If I disconnect the throttle motor it runs beautifully, allows me to plug in a hair dryer and runs with a load. But obviously that’s not a desirable state. Is this a throttle motor issue or something electronic with the board?


Here is a video to show you what is happening.


----------



## Predator (Sep 19, 2017)

Here's a guy who had the same problem.....


----------



## Predator (Sep 19, 2017)

That said, Honda did have a factory recall on the early Throttle Control motors. Mine is one of those and never had the replacement but still runs fine.

Still, I have no experience with that throttle control motor but if it runs "beautifully" when you disconnect it then it certainly could be causing the throttle to oscillate.
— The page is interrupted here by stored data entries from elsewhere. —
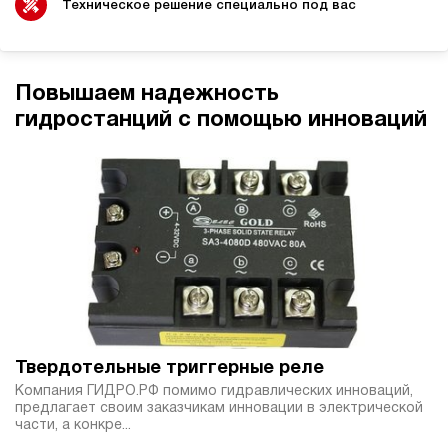
электрический
Техническое решение специально под вас
250
э/магнитный
4.3
Повышаем надежность
Гидростанция НЭР-44И6325Т
гидростанций с помощью инноваций
590 188 руб
Купить
44
630
электрический
250
ручной
4.8
Гидростанция НЭЭ-23И5010Т
591 924 руб
Купить
23
Твердотельные триггерные реле
500
Компания ГИДРО.РФ помимо гидравлических инноваций,
электрический
предлагает своим заказчикам инновации в электрической
100
части, а конкре...
э/магнитный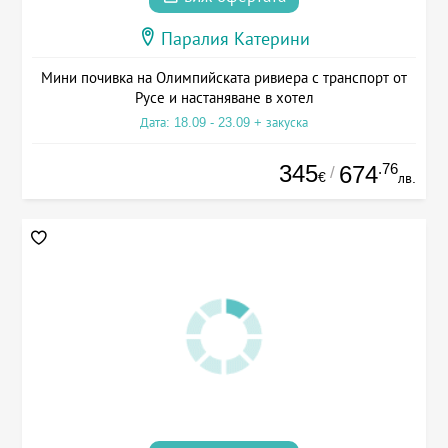
Паралия Катерини
Мини почивка на Олимпийската ривиера с транспорт от
Русе и настаняване в хотел
Дата: 18.09 - 23.09 + закуска
345
.76
674
/
€
лв.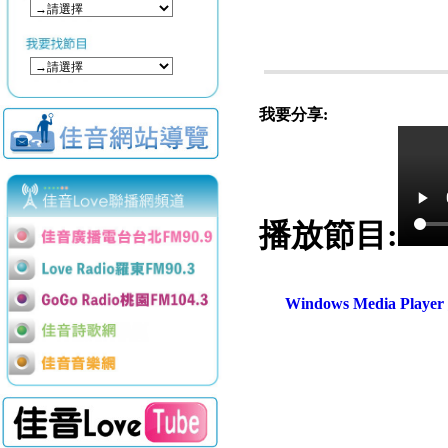
我要分享:
播放節目:
Windows Media Play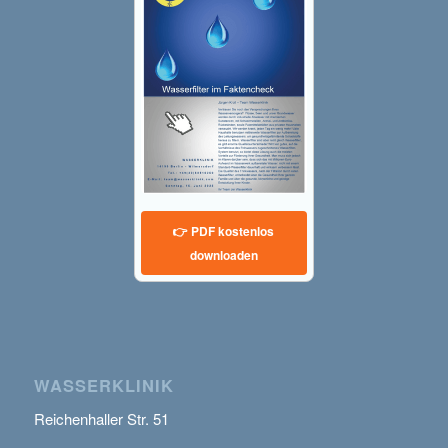
👉 PDF kostenlos
downloaden
WASSERKLINIK
Reichenhaller Str. 51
If it was a dirty carb issue you would most likely still have the issue after disconnecting it since as far as I can find, it's purpose is to move the butterfly valve as needed to vary engine speed based on vacuum, load etc.

I wish I knew more about that part since I have this generator and there appears to be VERY little information available about it specifically. And mine is the original version with the problematic Throttle Motor Control (but again, I've had no problems yet)


----------



## KRE (Nov 29, 2011)

My guess from afar is a cap or resistor has failed in the controller, or there is a transient that has found it's way into the controller. This is all based on the unit preforming correctly under load, otherwise. Caps an resistors fail all the time.


----------



## KRE (Nov 29, 2011)

One thing you might try is lubing the throttle shaft an any linkage. There is a remote chance the work load of the actuator is being exceeded by the increased friction of age/hrs.

HTH

Kenneth


----------